Tuesday, June 16, 2009

Enquanto isso

Peço um breve perdão não por estar escrevendo mal, já que isso é coisa que ocorre assim num dia-a-dia tão comprido, mas pelo fato de eu não saber escrever muito bem sobre nada que não seja a minha pessoa. Redimir-me-ei. Vou adiar minha vida pra semana que vem, ou pra próxima, ou pra próxima próxima, vou pra Praga, vou pra Florença, ver flores, flores, quantas flores eu vou adiar pra Agosto.
Peço um breve perdão aos olhos alheios, não por estar sorrindo mal, porque isso acontece mesmo durante meus dias após dias longos, mas pelo fato de que quando eu sorri de verdade acho que ninguém percebeu. Nem eu percebi. Vou deixar minha felicidade marcada pro dia 24 de Setembro, mas não desse ano, nem do ano que vem, só quem sabe em 2013, ou nem ali, vou conferir mais tarde.
Peço um perdão breve porque colocar seu nome no título de um texto que não fala sobre você é algo realmente ofensivo. Um tapa na cara do meu ego gigantesco que eu preciso constantemente segurar pra não esquecer que não, o mundo não gira em volta do meu redondo umbigo. Como se servisse de desculpa eu gostaria de afirmar apenas que você me faz feliz e gente feliz é egoísta. Não que os tristes não o sejam, longe de mim afirmar isso.

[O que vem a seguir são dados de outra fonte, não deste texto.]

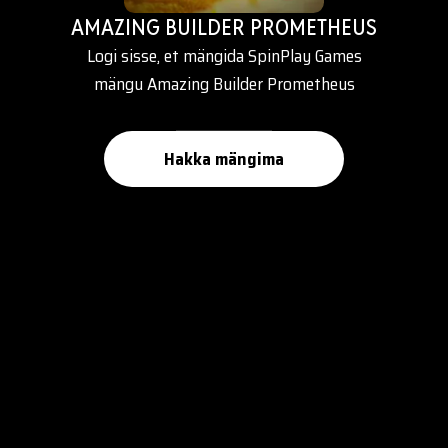
AMAZING BUILDER PROMETHEUS
Logi sisse, et mängida SpinPlay Games
mängu Amazing Builder Prometheus
Hakka mängima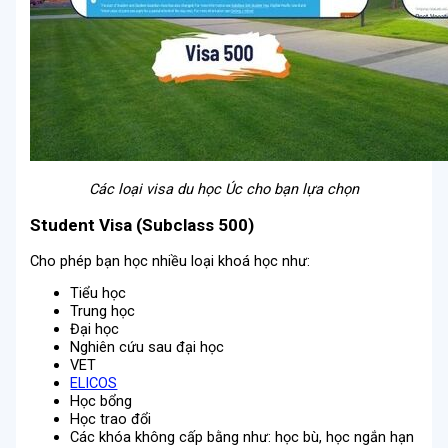
Các loại visa du học Úc cho bạn lựa chọn
Student Visa (Subclass 500)
Cho phép bạn học nhiều loại khoá học như:
Tiểu học
Trung học
Đại học
Nghiên cứu sau đại học
VET
ELICOS
Học bổng
Học trao đổi
Các khóa không cấp bằng như: học bù, học ngắn hạn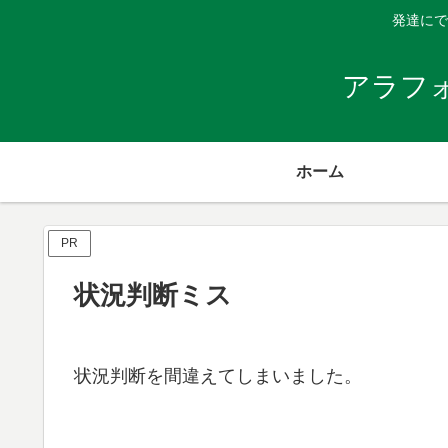
発達にで
アラフ
ホーム
PR
状況判断ミス
状況判断を間違えてしまいました。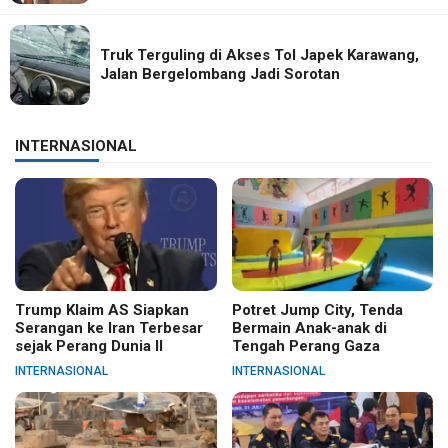
Truk Terguling di Akses Tol Japek Karawang,
Jalan Bergelombang Jadi Sorotan
INTERNASIONAL
Trump Klaim AS Siapkan
Potret Jump City, Tenda
Serangan ke Iran Terbesar
Bermain Anak-anak di
sejak Perang Dunia II
Tengah Perang Gaza
INTERNASIONAL
INTERNASIONAL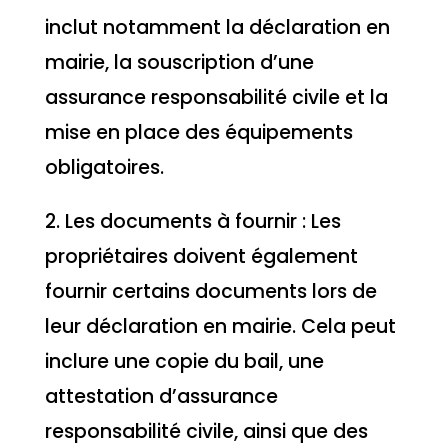
inclut notamment la déclaration en
mairie, la souscription d’une
assurance responsabilité civile et la
mise en place des équipements
obligatoires.
2. Les documents à fournir : Les
propriétaires doivent également
fournir certains documents lors de
leur déclaration en mairie. Cela peut
inclure une copie du bail, une
attestation d’assurance
responsabilité civile, ainsi que des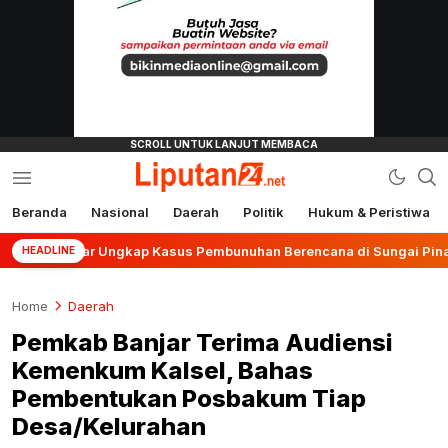
Beranda
Nasional
Daerah
Politik
Hukum & Peristiwa
liputan24.net
Banjar Ungkap Kasus Pembunuhan Berencana di Sungai Pinang
HEADLINE
Home
Daerah
Pemkab Banjar Terima Audiensi
Kemenkum Kalsel, Bahas
Pembentukan Posbakum Tiap
Desa/Kelurahan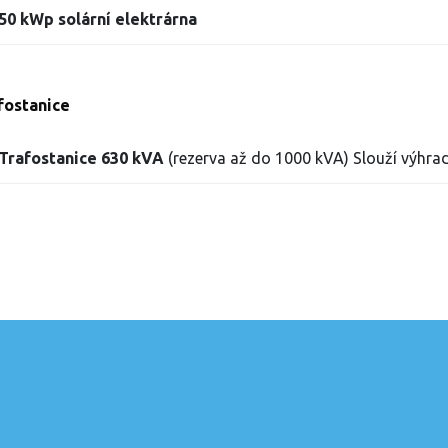
50 kWp solární elektrárna
fostanice
Trafostanice 630 kVA
(rezerva až do 1000 kVA) Slouží výhr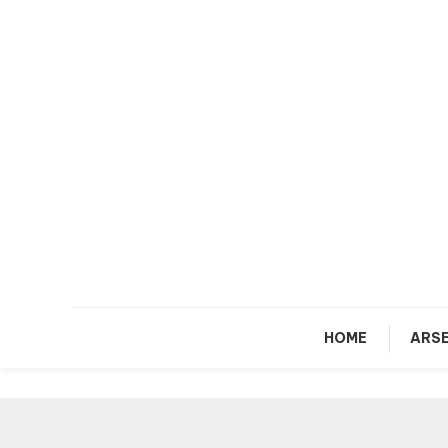
Skip
To
Content
HOME
ARSE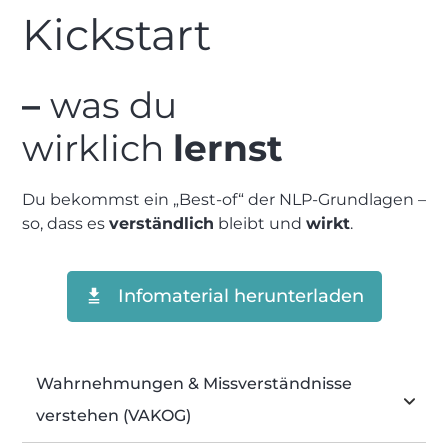
Kickstart
–
was du
wirklich
lernst
Du bekommst ein „Best-of“ der NLP-Grundlagen –
so, dass es
verständlich
bleibt und
wirkt
.
Infomaterial herunterladen
Wahrnehmungen & Missverständnisse 
verstehen (VAKOG)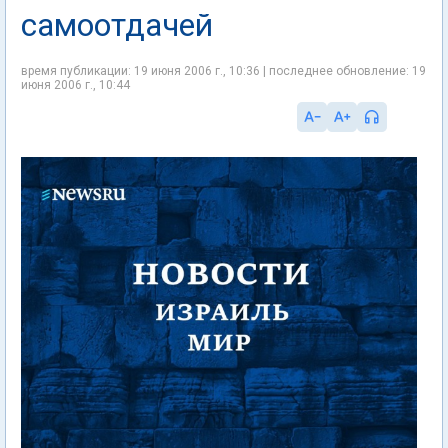
самоотдачей
время публикации: 19 июня 2006 г., 10:36 | последнее обновление: 19
июня 2006 г., 10:44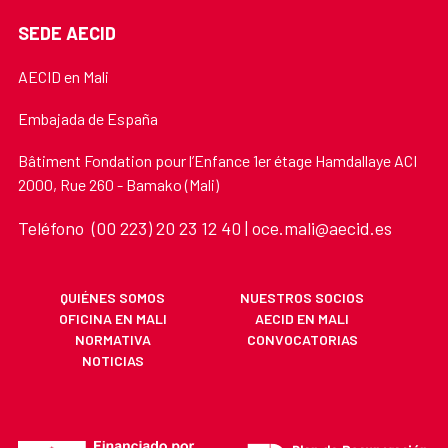
SEDE AECID
AECID en Mali
Embajada de España
Bâtiment Fondation pour l’Enfance 1er étage Hamdallaye ACI
2000, Rue 260 - Bamako (Mali)
Teléfono (00 223) 20 23 12 40 | oce.mali@aecid.es
QUIÉNES SOMOS
NUESTROS SOCIOS
OFICINA EN MALI
AECID EN MALI
NORMATIVA
CONVOCATORIAS
NOTICIAS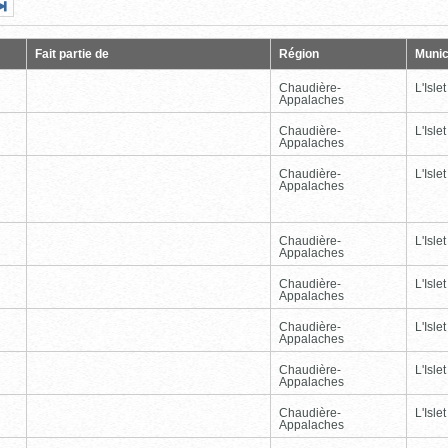
Page
Dernière
nte
page
Fait partie de
Région
Munic
Chaudière-
L'Islet
Appalaches
Chaudière-
L'Islet
Appalaches
Chaudière-
L'Islet
Appalaches
Chaudière-
L'Islet
Appalaches
Chaudière-
L'Islet
Appalaches
Chaudière-
L'Islet
Appalaches
Chaudière-
L'Islet
Appalaches
Chaudière-
L'Islet
Appalaches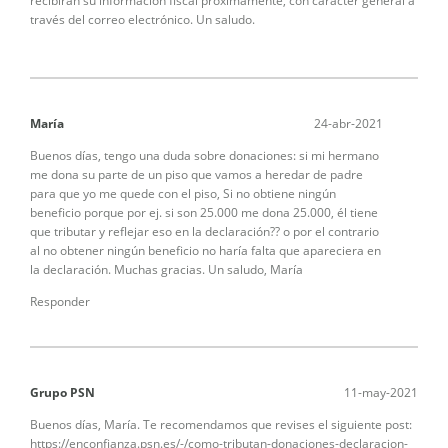
recibirán su información fiscal próximamente, con carácter general a
través del correo electrónico. Un saludo.
María
24-abr-2021
Buenos días, tengo una duda sobre donaciones: si mi hermano
me dona su parte de un piso que vamos a heredar de padre
para que yo me quede con el piso, Si no obtiene ningún
beneficio porque por ej. si son 25.000 me dona 25.000, él tiene
que tributar y reflejar eso en la declaración?? o por el contrario
al no obtener ningún beneficio no haría falta que apareciera en
la declaración. Muchas gracias. Un saludo, María
Responder
Grupo PSN
11-may-2021
Buenos días, María. Te recomendamos que revises el siguiente post:
https://enconfianza.psn.es/-/como-tributan-donaciones-declaracion-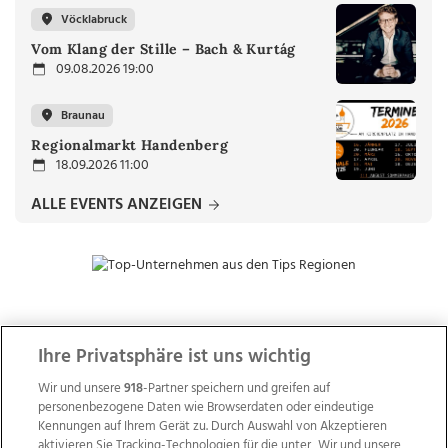
Vöcklabruck
Vom Klang der Stille – Bach & Kurtág
09.08.2026 19:00
Braunau
Regionalmarkt Handenberg
18.09.2026 11:00
ALLE EVENTS ANZEIGEN
ZUR NACHRICHTENÜBERSICHT
Ihre Privatsphäre ist uns wichtig
Wir und unsere
918
-Partner speichern und greifen auf
personenbezogene Daten wie Browserdaten oder eindeutige
Kennungen auf Ihrem Gerät zu. Durch Auswahl von Akzeptieren
aktivieren Sie Tracking-Technologien für die unter „Wir und unsere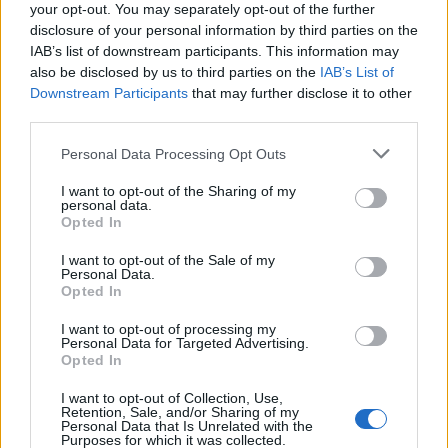
your opt-out. You may separately opt-out of the further
disclosure of your personal information by third parties on the
IAB’s list of downstream participants. This information may
also be disclosed by us to third parties on the
IAB’s List of
Downstream Participants
that may further disclose it to other
third parties.
Plan de comidas semanal con recetas rápidas y
económicas
Please note that this website/app uses one or more Google
Personal Data Processing Opt Outs
Diego Romero · 5 Ago 2026
services and may gather and store information including but
not limited to your visit or usage behaviour. You may click to
I want to opt-out of the Sharing of my
personal data.
RECETAS
grant or deny consent to Google and its third-party tags to
Opted In
use your data for below specified purposes in below Google
consent section.
I want to opt-out of the Sale of my
Personal Data.
Opted In
I want to opt-out of processing my
Personal Data for Targeted Advertising.
Opted In
I want to opt-out of Collection, Use,
Retention, Sale, and/or Sharing of my
Personal Data that Is Unrelated with the
Purposes for which it was collected.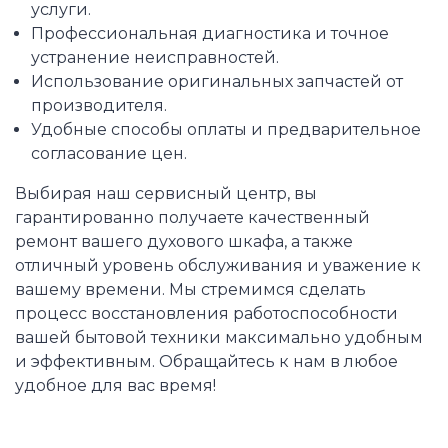
услуги.
Профессиональная диагностика и точное
устранение неисправностей.
Использование оригинальных запчастей от
производителя.
Удобные способы оплаты и предварительное
согласование цен.
Выбирая наш сервисный центр, вы
гарантированно получаете качественный
ремонт вашего духового шкафа, а также
отличный уровень обслуживания и уважение к
вашему времени. Мы стремимся сделать
процесс восстановления работоспособности
вашей бытовой техники максимально удобным
и эффективным. Обращайтесь к нам в любое
удобное для вас время!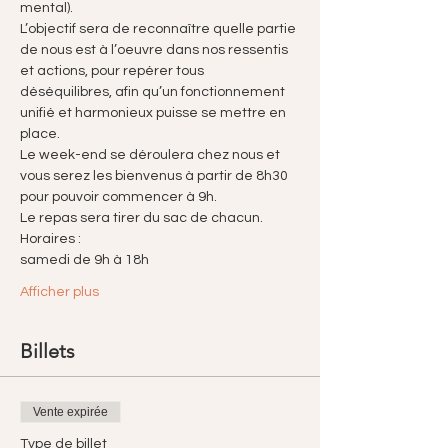
mental).
L’objectif sera de reconnaître quelle partie 
de nous est à l’oeuvre dans nos ressentis 
et actions, pour repérer tous 
déséquilibres, afin qu’un fonctionnement 
unifié et harmonieux puisse se mettre en 
place.
Le week-end se déroulera chez nous et 
vous serez les bienvenus à partir de 8h30 
pour pouvoir commencer à 9h.
Le repas sera tirer du sac de chacun.
Horaires :
samedi de 9h à 18h
Afficher plus
Billets
Vente expirée
Type de billet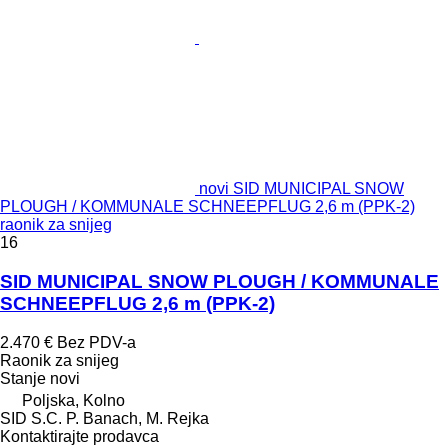
novi SID MUNICIPAL SNOW
PLOUGH / KOMMUNALE SCHNEEPFLUG 2,6 m (PPK-2)
raonik za snijeg
16
SID MUNICIPAL SNOW PLOUGH / KOMMUNALE
SCHNEEPFLUG 2,6 m (PPK-2)
2.470 €
Bez PDV-a
Raonik za snijeg
Stanje
novi
Poljska, Kolno
SID S.C. P. Banach, M. Rejka
Kontaktirajte prodavca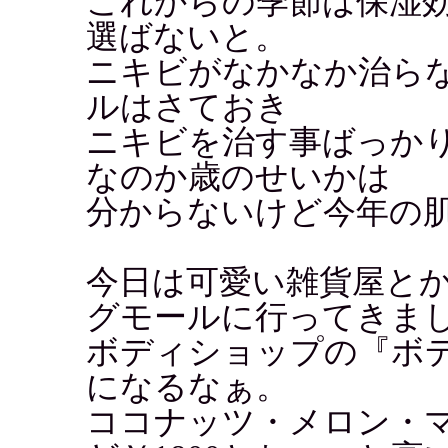
これからの季節は保湿
選ばないと。
ニキビがなかなか治ら
ルはさておき
ニキビを治す事ばっか
なのか歳のせいかは
分からないけど今年の
今日は可愛い雑貨屋と
グモールに行ってきま
ボディショップの『ボ
になるなぁ。
ココナッツ・メロン・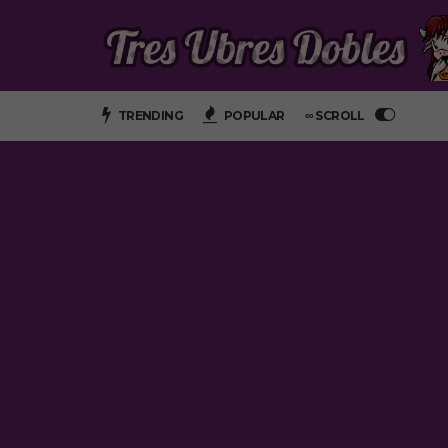
TRENDING
POPULAR
∞ SCROLL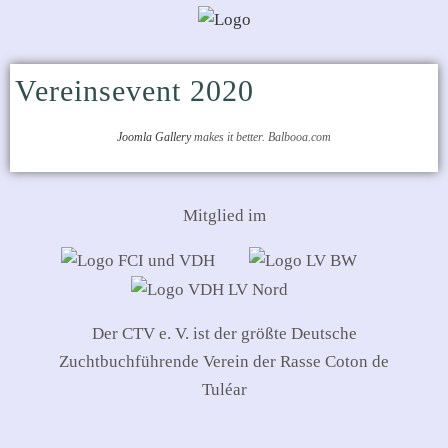
Vereinsevent 2020
Joomla Gallery
makes it better. Balbooa.com
Mitglied im
Der CTV e. V. ist der größte Deutsche
Zuchtbuchführende Verein der Rasse Coton de
Tuléar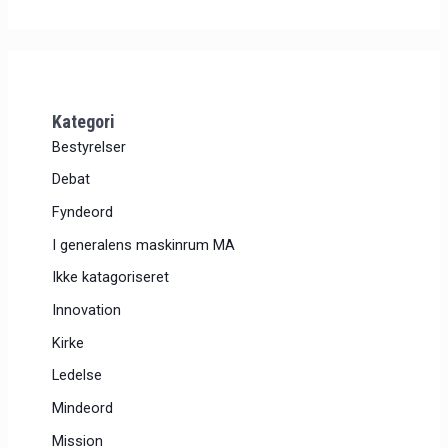
Kategori
Bestyrelser
Debat
Fyndeord
I generalens maskinrum MA
Ikke katagoriseret
Innovation
Kirke
Ledelse
Mindeord
Mission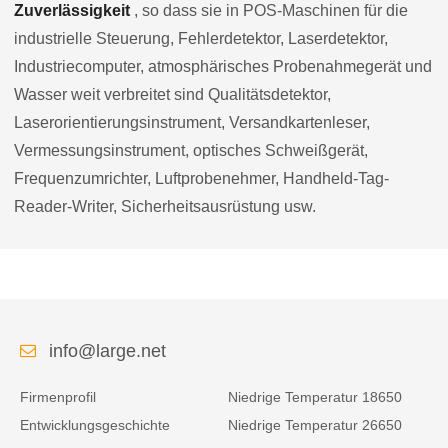
Zuverlässigkeit
, so dass sie in POS-Maschinen für die
industrielle Steuerung, Fehlerdetektor, Laserdetektor,
Industriecomputer, atmosphärisches Probenahmegerät und
Wasser weit verbreitet sind Qualitätsdetektor,
Laserorientierungsinstrument, Versandkartenleser,
Vermessungsinstrument, optisches Schweißgerät,
Frequenzumrichter, Luftprobenehmer, Handheld-Tag-
Reader-Writer, Sicherheitsausrüstung usw.
info@large.net
Firmenprofil
Niedrige Temperatur 18650
Entwicklungsgeschichte
Niedrige Temperatur 26650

Peço um parêntesis para explicar não as mentiras que eu conto, e ultimamente as tenho contado bem menos, mas para explicar o excesso da sinceridade. A única coisa que acalma de verdade meu medo é a esperança vã de que você me entenda como eu desejo loucamente te entender. Não que você deixe que eu o faça, mas esconderijos são coisas que acontecem porque os nossos dias são demasiadamente arrastados.
Perdoem por fim minha falta de vocabulário mais preciso ou mais poético, mas o ar que eu respiro e a água quente que eu bebo e as costas mornas que eu abraço são nesse segundo tudo o que eu preciso no mundo. Um sentimento de plenitude encosta em meus ombros, e a melhor parte é que não é a plenitude esgotada de uma vida longa e vazia ou a plenitude sufocante do exagero, e sim uma plenitude promissora daquelas que senta no alto de um muro e olha pro horizonte, põe a cabeça pra trás e inspira um sorriso.
Era uma trilha de pedras cinzas que levava até o topo de uma montanha com vista pro mar verde, verde que doía. Eu olhava pras pessoas do mundo e pedia perdão não pela imperfeição do meu ser, porque imperfeições são coisas que aparecem quando se é vivo e se vive, mas pela beleza que irradiava dos meus poros, e não era a tal beleza do desgaste que se vê na televisão, era ela de verdade, era a beleza mesmo, era o amor.